§ EXERCISE OBJECTIVE
The pictures are to be left out when the listing below is reproduced word for word.

§ TASK INPUT

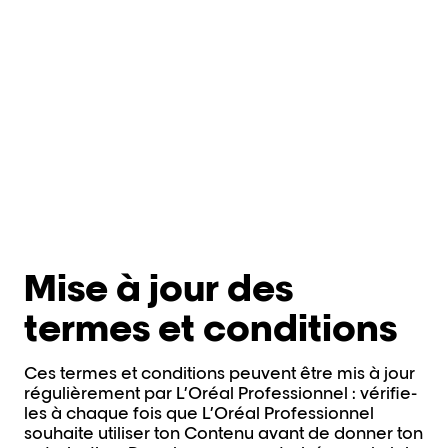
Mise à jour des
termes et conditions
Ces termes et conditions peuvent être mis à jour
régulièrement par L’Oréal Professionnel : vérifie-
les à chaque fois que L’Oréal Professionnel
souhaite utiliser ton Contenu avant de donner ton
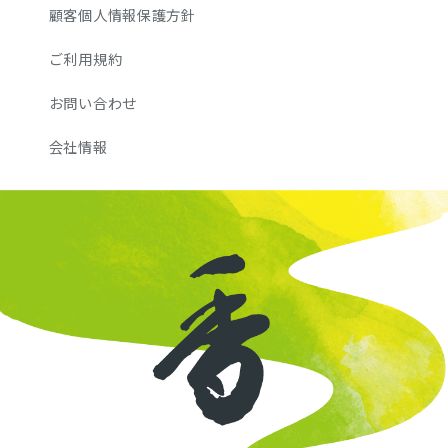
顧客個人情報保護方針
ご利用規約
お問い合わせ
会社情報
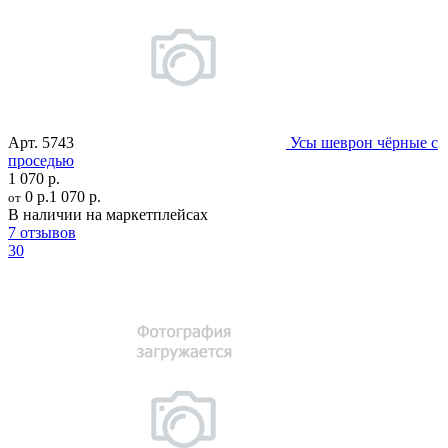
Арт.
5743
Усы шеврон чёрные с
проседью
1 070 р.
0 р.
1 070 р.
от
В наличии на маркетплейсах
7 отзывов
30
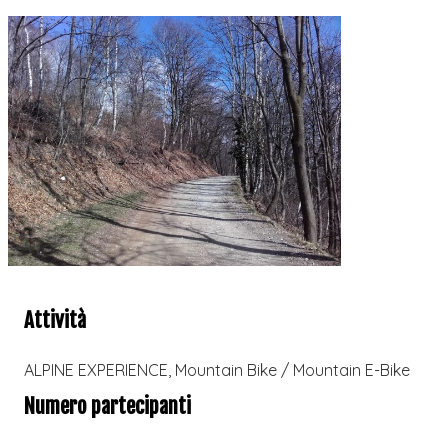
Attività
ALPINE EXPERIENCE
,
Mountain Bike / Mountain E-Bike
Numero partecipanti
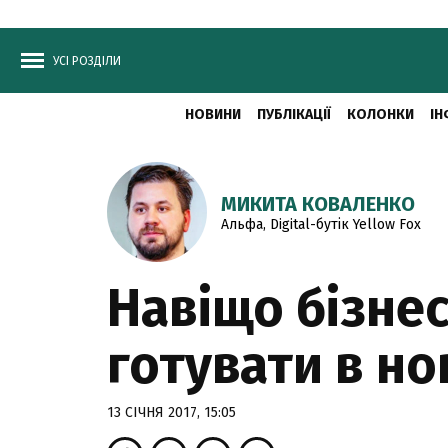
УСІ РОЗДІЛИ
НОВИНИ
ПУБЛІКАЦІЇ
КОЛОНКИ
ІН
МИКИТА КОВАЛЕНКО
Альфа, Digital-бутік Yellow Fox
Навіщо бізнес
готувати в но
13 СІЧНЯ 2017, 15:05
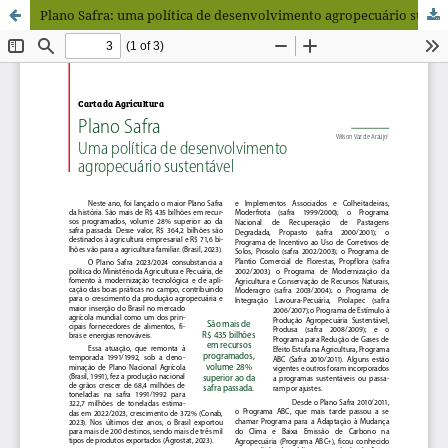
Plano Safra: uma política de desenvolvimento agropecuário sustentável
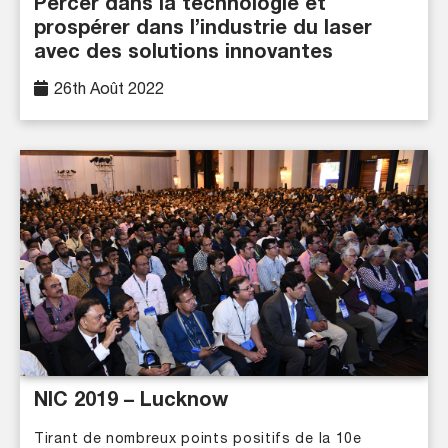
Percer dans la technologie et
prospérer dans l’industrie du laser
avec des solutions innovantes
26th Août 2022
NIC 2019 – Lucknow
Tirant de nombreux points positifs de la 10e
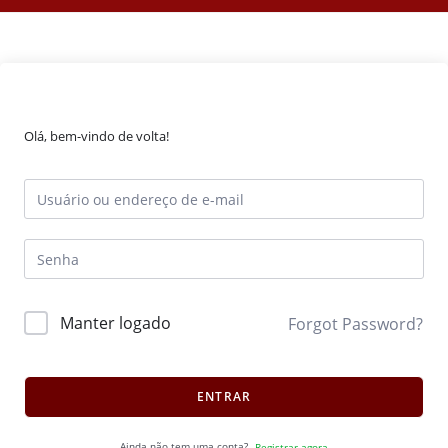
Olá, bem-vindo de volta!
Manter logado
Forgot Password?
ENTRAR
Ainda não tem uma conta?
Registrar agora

§ EXERCISE RESPONSE
Mise à jour des
termes et conditions
Ces termes et conditions peuvent être mis à jour
régulièrement par L’Oréal Professionnel : vérifie-
les à chaque fois que L’Oréal Professionnel
souhaite utiliser ton Contenu avant de donner ton
顧客個人情報保護方針
ご利用規約
お問い合わせ
会社情報
Арт.
5743
Усы шеврон чёрные с
проседью
1 070 р.
0 р.
1 070 р.
от
В наличии на маркетплейсах
7 отзывов
30
Attività
ALPINE EXPERIENCE
,
Mountain Bike / Mountain E-Bike
Numero partecipanti
УСІ РОЗДІЛИ
НОВИНИ
ПУБЛІКАЦІЇ
КОЛОНКИ
ІН
МИКИТА КОВАЛЕНКО
Альфа, Digital-бутік Yellow Fox
Навіщо бізнес
готувати в но
13 СІЧНЯ 2017, 15:05
Plano Safra: uma política de desenvolvimento agropecuário sustentável
Percer dans la technologie et
prospérer dans l’industrie du laser
avec des solutions innovantes
26th Août 2022
NIC 2019 – Lucknow
Tirant de nombreux points positifs de la 10e
Olá, bem-vindo de volta!
Manter logado
Forgot Password?
ENTRAR
Ainda não tem uma conta?
Registrar agora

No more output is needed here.